I'm with Prof, really like the pinpoint surround effects. It all boils down to personal preference...neither being "best" to all. And your surrounds must be capable of reproducing the sound at the levels you want. Small, inexpensive speakers, generally give lack luster preformance. :spend:


----------



## mattmc61 (Apr 19, 2012)

I use Klipsch bookshelf speakers for my surrounds. After experimenting with the surround positions for a day or two, the best placed seems to be mounted about 6 feet off the floor(about 3 feet above the seated listening position), not directly on the sides, but about a foot back on each side, angled slightly downward, but not pointed directly at my favorite seat. I do seem to get pretty good localization. Watching Band of Brothers, I can hear bullets whizzing from behind me, and from front left to right rear, very directional . I wouldn't say it sounds like someone is right behind me when watching a horror movie, but I think it's a good compromise for listening to concert BD's. The crowd sounds seem pretty realistic, like they're all around and behind me. That I attribute to them being above me, and not pointed directly at me. Just a guess.

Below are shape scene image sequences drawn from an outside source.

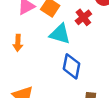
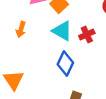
red cross: (83, 17) -> (87, 34), moved

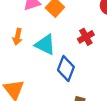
cyan triangle: (62, 31) -> (45, 45), moved

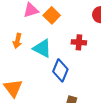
red cross: (86, 37) -> (79, 42), turned 32

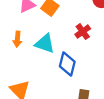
red cross: (79, 42) -> (83, 32), turned -32

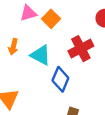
red cross: (83, 32) -> (81, 49), size x1.5

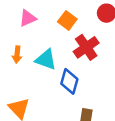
orange square: (51, 19) -> (67, 20), moved

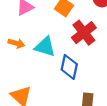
orange arrow: (17, 54) -> (16, 43), turned -77

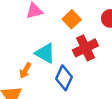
orange arrow: (16, 43) -> (25, 70), moved, turned 91

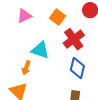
blue diamond: (64, 78) -> (77, 68), moved

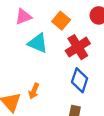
cyan triangle: (40, 50) -> (38, 43), moved
orange arrow: (26, 68) -> (34, 91), moved

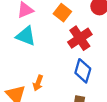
cyan triangle: (38, 43) -> (26, 36), moved

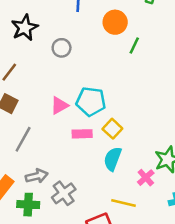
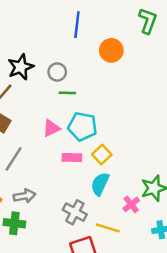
black star: (25, 28) -> (21, 67), moved
green line: (134, 45) -> (67, 93), moved, turned 63
gray cross: (64, 193) -> (75, 212), moved, turned -30

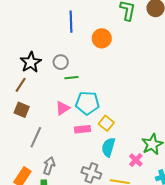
gray arrow: (25, 196) -> (49, 166), turned -54

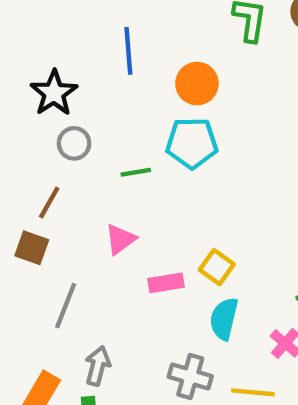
black star: (31, 62) -> (54, 93), moved
gray circle: (61, 62) -> (74, 143), moved
brown line: (21, 85) -> (49, 202), moved
cyan pentagon: (87, 103) -> (192, 143), moved

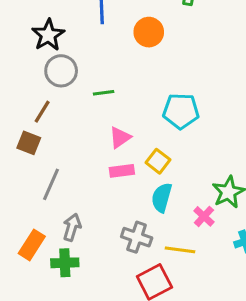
gray circle: (74, 143) -> (61, 71), size x1.4
cyan pentagon: (192, 143) -> (181, 111), moved
pink triangle: (120, 239) -> (120, 138), moved

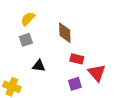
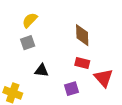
brown diamond: (65, 33) -> (82, 35), moved
purple square: (75, 84) -> (71, 89), moved

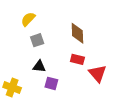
gray square: (28, 43) -> (37, 40), moved
purple square: (71, 89) -> (51, 83), moved, turned 32

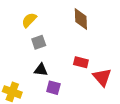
brown diamond: (77, 33) -> (81, 19), moved

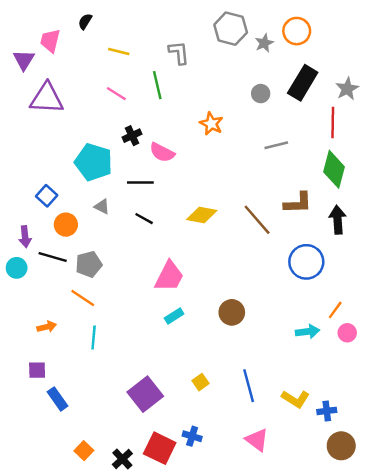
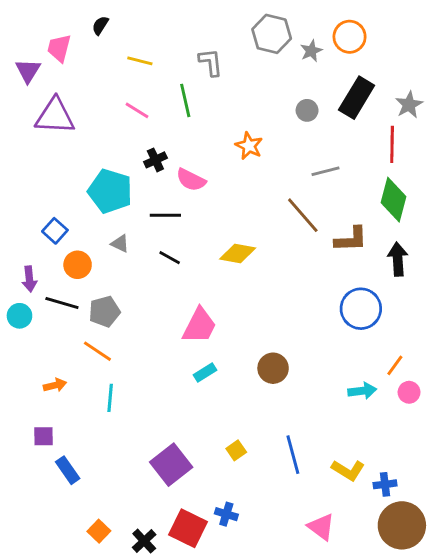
brown line: (257, 220) -> (303, 215), moved
pink triangle: (257, 440) -> (321, 527), moved
brown circle: (341, 446) -> (402, 525), size x1.4

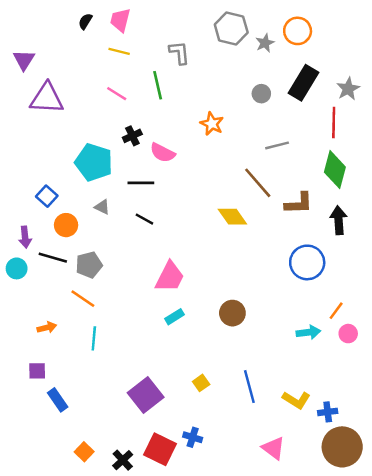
pink trapezoid: (59, 48) -> (120, 20), moved
yellow diamond: (238, 253) -> (232, 217), moved, turned 44

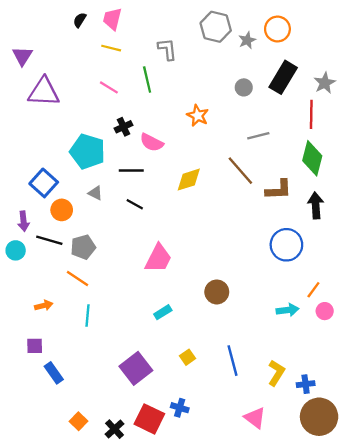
blue square: (47, 196) -> (44, 183), size x1.4
yellow diamond: (232, 217) -> (189, 180), moved, turned -72
cyan rectangle: (175, 317) -> (163, 312), moved
yellow L-shape: (296, 400) -> (276, 373), turned -90

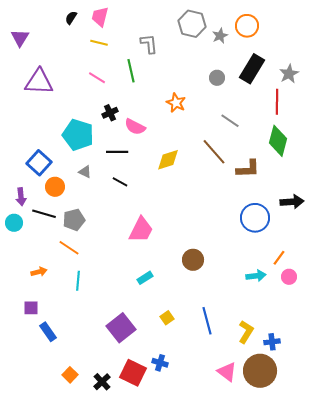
purple triangle: (22, 56) -> (20, 38), moved
gray line: (258, 136) -> (230, 121), turned 48
black arrow: (316, 205) -> (292, 202), moved, turned 90
brown circle: (319, 417) -> (260, 371), moved

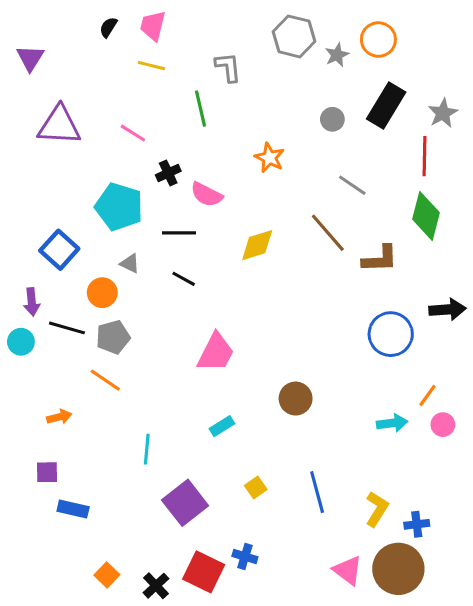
pink line: (97, 78) -> (133, 133), moved
orange circle: (55, 187) -> (102, 293), moved
cyan line: (78, 281) -> (147, 449), moved
blue rectangle: (48, 332) -> (73, 509), turned -42

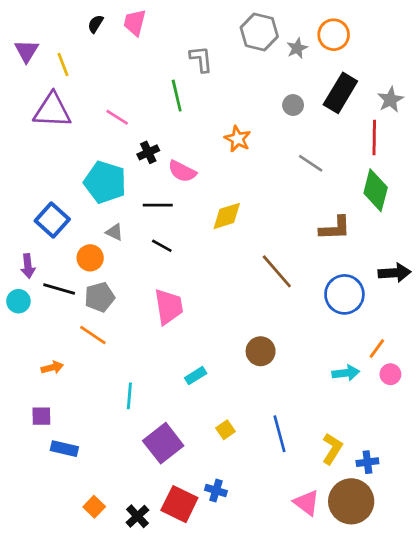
yellow line: (151, 66) -> (63, 64), moved, turned 55
brown line: (328, 233) -> (277, 271), moved
pink trapezoid: (216, 352) -> (169, 307), moved, turned -36

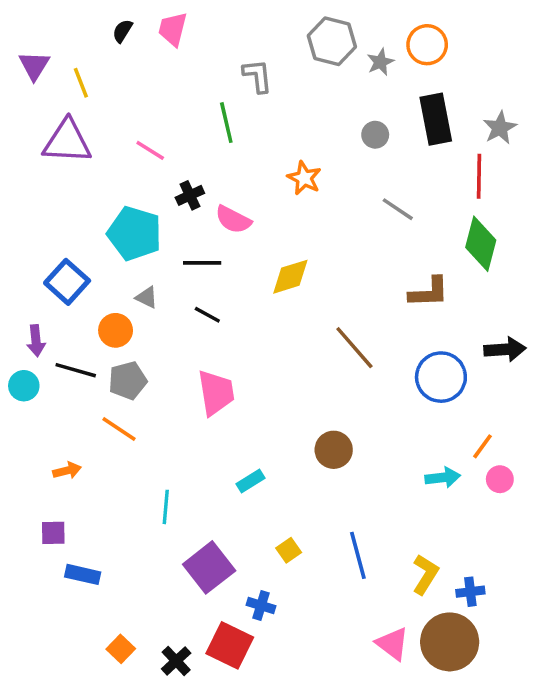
black rectangle: (340, 93) -> (436, 119), turned -42
blue cross: (216, 491) -> (261, 606), moved

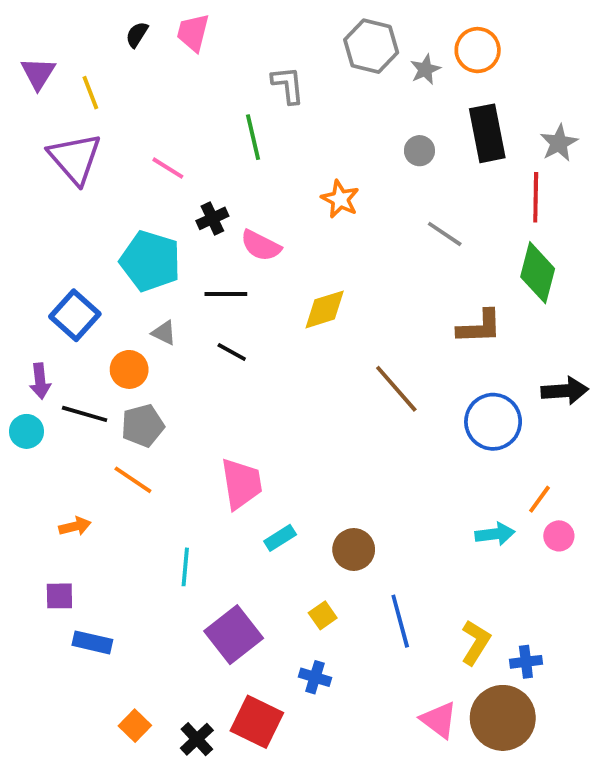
purple triangle: (67, 142) -> (75, 158), turned 46
pink trapezoid: (216, 393) -> (241, 484), moved
brown circle: (334, 450) -> (354, 549), moved
blue cross: (261, 606) -> (315, 677), moved

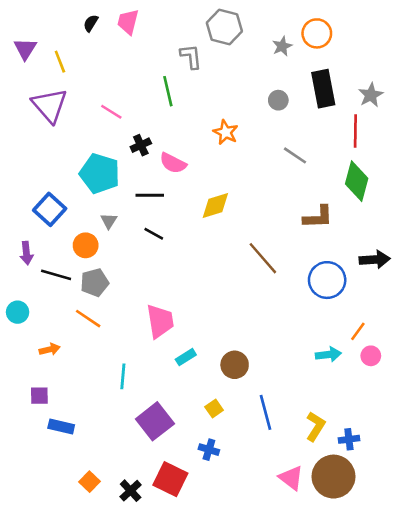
gray hexagon: (371, 46) -> (224, 27), moved
gray triangle: (164, 333) -> (109, 221), turned 36
cyan circle: (27, 431) -> (18, 312), moved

I hope I helped you a little. I really like the way it sounds, anyway.


----------



## goatfarm (Mar 31, 2007)

Been to lots of IMAX presentations over the years. It can get very loud. And the sound is precise and undistorted. But there is NO DEEP BASS. None. I come home and put on almost anything, and it blows the IMAX bass into the toilet. No theater can do the bass as well as we can at home. None. It's just too expensive.


----------